(YOUR ASSIGNMENT)
Set out exactly, and with nothing added, the line containing "arah yang benar" and every line after it through the final line of the data.

(Source records)
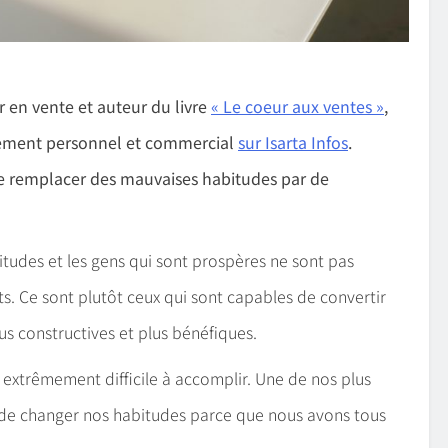
r en vente et auteur du livre
« Le coeur aux ventes »
,
pement personnel et commercial
sur Isarta Infos
.
 de remplacer des mauvaises habitudes par de
udes et les gens qui sont prospères ne sont pas
rts. Ce sont plutôt ceux qui sont capables de convertir
us constructives et plus bénéfiques.
st extrêmement difficile à accomplir. Une de nos plus
st de changer nos habitudes parce que nous avons tous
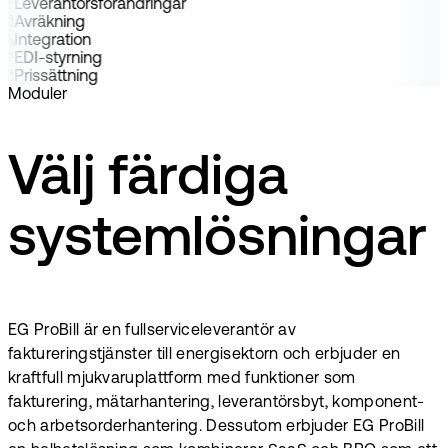
Leverantörsförändringar
Avräkning
Integration
EDI-styrning
Prissättning
Moduler
Välj färdiga
systemlösningar
EG ProBill är en fullserviceleverantör av
faktureringstjänster till energisektorn och erbjuder en
kraftfull mjukvaruplattform med funktioner som
fakturering, mätarhantering, leverantörsbyt, komponent-
och arbetsorderhantering. Dessutom erbjuder EG ProBill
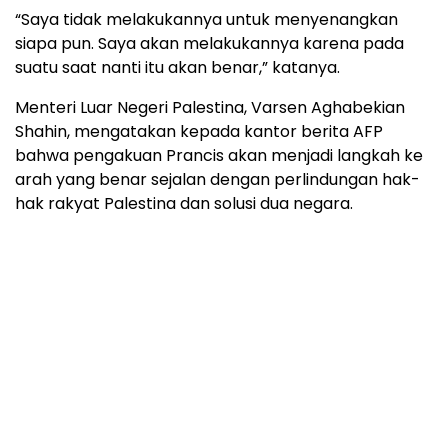
“Saya tidak melakukannya untuk menyenangkan
siapa pun. Saya akan melakukannya karena pada
suatu saat nanti itu akan benar,” katanya.
Menteri Luar Negeri Palestina, Varsen Aghabekian
Shahin, mengatakan kepada kantor berita AFP
bahwa pengakuan Prancis akan menjadi langkah ke
arah yang benar sejalan dengan perlindungan hak-
hak rakyat Palestina dan solusi dua negara.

(ANSWER SECTION)
arah yang benar sejalan dengan perlindungan hak-
hak rakyat Palestina dan solusi dua negara.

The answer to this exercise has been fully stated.